▸ INSTRUCTIONS TO FOLLOW:
Somewhere in the records below is a line containing "has width=1568, height=1925.". Copy that line and everything after it through the end, unchanged.

▸ DATA FOR THE TASK:
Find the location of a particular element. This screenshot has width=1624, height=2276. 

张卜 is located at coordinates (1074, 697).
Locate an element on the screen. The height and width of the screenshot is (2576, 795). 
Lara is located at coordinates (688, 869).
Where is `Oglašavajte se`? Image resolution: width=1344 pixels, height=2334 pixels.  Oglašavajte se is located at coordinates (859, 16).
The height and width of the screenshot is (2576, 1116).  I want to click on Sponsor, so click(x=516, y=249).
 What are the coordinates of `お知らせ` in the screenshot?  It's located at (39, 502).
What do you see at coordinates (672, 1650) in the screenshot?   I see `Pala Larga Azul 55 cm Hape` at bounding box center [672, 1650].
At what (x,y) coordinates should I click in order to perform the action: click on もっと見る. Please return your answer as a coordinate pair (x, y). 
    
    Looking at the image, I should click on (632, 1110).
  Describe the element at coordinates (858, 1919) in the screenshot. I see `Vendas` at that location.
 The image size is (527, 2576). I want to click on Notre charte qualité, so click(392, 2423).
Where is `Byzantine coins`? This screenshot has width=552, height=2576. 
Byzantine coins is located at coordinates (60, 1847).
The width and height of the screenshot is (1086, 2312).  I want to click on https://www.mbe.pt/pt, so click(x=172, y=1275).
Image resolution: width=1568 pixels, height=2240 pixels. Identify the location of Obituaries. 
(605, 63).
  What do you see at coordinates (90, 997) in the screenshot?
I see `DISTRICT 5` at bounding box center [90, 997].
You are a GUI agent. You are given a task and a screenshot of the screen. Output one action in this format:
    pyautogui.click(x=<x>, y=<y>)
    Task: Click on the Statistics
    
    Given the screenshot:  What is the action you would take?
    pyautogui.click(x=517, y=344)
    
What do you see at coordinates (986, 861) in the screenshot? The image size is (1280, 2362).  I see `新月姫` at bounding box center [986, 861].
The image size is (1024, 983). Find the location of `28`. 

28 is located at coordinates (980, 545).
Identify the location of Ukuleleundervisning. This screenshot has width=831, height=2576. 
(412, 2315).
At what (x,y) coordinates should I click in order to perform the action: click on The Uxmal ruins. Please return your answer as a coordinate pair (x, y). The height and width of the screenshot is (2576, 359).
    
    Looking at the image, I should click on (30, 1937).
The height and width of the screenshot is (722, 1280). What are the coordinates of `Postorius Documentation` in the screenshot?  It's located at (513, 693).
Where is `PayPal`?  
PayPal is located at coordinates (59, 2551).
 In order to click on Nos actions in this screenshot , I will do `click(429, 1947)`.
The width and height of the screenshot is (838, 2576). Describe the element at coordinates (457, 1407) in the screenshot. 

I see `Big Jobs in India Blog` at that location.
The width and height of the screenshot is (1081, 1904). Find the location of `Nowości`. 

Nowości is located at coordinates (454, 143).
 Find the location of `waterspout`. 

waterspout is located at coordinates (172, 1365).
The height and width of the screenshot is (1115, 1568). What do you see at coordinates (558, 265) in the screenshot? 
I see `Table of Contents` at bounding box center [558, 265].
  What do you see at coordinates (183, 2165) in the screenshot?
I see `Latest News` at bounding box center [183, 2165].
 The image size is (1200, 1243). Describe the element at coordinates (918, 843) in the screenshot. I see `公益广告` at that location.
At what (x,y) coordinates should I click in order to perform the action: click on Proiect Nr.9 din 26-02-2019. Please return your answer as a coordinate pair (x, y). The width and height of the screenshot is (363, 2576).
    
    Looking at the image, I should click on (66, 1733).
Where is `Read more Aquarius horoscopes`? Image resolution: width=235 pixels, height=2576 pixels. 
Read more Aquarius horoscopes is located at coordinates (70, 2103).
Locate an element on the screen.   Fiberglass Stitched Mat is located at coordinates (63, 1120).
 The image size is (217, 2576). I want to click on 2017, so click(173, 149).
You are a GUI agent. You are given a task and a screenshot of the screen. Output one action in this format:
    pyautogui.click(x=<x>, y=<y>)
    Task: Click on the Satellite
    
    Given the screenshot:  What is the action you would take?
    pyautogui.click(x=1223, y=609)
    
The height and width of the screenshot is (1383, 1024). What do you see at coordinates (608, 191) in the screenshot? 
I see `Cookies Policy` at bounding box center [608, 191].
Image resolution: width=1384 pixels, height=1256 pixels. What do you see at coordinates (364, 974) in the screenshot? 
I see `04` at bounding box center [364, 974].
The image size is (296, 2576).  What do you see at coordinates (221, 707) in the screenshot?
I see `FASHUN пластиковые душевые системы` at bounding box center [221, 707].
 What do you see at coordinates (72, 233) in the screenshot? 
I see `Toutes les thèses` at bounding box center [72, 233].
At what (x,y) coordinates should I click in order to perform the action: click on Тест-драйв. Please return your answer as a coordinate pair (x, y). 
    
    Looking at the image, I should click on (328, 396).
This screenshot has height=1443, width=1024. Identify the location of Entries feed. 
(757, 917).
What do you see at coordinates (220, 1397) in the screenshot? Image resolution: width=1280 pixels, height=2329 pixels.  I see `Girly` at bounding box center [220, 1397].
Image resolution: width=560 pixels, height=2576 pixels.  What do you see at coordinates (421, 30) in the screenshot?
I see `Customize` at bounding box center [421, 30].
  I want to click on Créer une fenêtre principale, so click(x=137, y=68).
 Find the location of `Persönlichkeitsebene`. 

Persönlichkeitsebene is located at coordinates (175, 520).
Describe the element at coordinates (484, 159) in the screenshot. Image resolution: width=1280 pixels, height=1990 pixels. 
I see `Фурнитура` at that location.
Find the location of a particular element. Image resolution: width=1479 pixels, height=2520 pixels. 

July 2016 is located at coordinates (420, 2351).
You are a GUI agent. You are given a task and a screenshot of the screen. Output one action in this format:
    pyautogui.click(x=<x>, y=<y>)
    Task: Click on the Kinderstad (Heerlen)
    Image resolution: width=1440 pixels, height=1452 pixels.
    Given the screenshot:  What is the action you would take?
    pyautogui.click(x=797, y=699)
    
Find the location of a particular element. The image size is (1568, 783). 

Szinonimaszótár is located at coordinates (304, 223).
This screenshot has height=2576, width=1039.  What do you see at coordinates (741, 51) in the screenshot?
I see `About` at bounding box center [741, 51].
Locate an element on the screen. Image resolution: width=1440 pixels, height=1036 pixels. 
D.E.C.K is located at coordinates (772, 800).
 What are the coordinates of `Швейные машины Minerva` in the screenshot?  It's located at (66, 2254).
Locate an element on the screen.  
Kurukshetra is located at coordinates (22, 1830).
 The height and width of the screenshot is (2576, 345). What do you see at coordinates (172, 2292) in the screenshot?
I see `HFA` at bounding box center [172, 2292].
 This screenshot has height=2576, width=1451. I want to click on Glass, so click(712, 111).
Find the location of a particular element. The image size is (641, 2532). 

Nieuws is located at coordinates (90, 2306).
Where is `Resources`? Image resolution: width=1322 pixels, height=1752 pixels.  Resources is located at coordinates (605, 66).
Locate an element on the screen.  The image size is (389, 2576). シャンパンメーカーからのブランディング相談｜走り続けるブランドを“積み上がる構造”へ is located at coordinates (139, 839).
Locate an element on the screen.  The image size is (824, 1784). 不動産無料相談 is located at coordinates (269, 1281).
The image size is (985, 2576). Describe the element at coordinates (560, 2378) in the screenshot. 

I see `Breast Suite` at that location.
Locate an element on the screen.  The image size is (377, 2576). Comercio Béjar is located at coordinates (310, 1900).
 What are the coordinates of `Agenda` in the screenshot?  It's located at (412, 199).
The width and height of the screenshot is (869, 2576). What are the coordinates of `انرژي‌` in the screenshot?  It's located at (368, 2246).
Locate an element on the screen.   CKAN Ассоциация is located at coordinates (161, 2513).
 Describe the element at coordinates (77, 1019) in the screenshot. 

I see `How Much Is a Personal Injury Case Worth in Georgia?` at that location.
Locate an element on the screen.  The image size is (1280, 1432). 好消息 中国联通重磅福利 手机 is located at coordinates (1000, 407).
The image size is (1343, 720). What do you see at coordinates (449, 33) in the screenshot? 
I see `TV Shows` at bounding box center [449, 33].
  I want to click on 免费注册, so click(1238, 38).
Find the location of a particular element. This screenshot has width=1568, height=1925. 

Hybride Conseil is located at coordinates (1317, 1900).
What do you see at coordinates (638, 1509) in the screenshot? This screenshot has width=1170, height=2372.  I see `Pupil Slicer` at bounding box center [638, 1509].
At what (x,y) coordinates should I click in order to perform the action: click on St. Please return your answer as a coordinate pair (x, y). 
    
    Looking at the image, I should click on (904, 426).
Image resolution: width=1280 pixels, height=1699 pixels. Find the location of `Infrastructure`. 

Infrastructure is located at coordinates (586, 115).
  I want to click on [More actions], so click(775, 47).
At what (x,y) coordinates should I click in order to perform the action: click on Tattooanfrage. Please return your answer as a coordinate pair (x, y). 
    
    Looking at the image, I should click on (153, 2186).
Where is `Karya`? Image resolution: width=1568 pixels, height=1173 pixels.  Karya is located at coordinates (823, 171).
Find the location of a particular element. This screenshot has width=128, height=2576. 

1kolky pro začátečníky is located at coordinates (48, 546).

▸ RESULT OF THE EXERCISE:
Find the location of a particular element. This screenshot has width=1568, height=1925. 

Hybride Conseil is located at coordinates (1317, 1900).
What do you see at coordinates (638, 1509) in the screenshot? This screenshot has width=1170, height=2372.  I see `Pupil Slicer` at bounding box center [638, 1509].
At what (x,y) coordinates should I click in order to perform the action: click on St. Please return your answer as a coordinate pair (x, y). 
    
    Looking at the image, I should click on (904, 426).
Image resolution: width=1280 pixels, height=1699 pixels. Find the location of `Infrastructure`. 

Infrastructure is located at coordinates (586, 115).
  I want to click on [More actions], so click(775, 47).
At what (x,y) coordinates should I click in order to perform the action: click on Tattooanfrage. Please return your answer as a coordinate pair (x, y). 
    
    Looking at the image, I should click on (153, 2186).
Where is `Karya`? Image resolution: width=1568 pixels, height=1173 pixels.  Karya is located at coordinates (823, 171).
Find the location of a particular element. This screenshot has width=128, height=2576. 

1kolky pro začátečníky is located at coordinates (48, 546).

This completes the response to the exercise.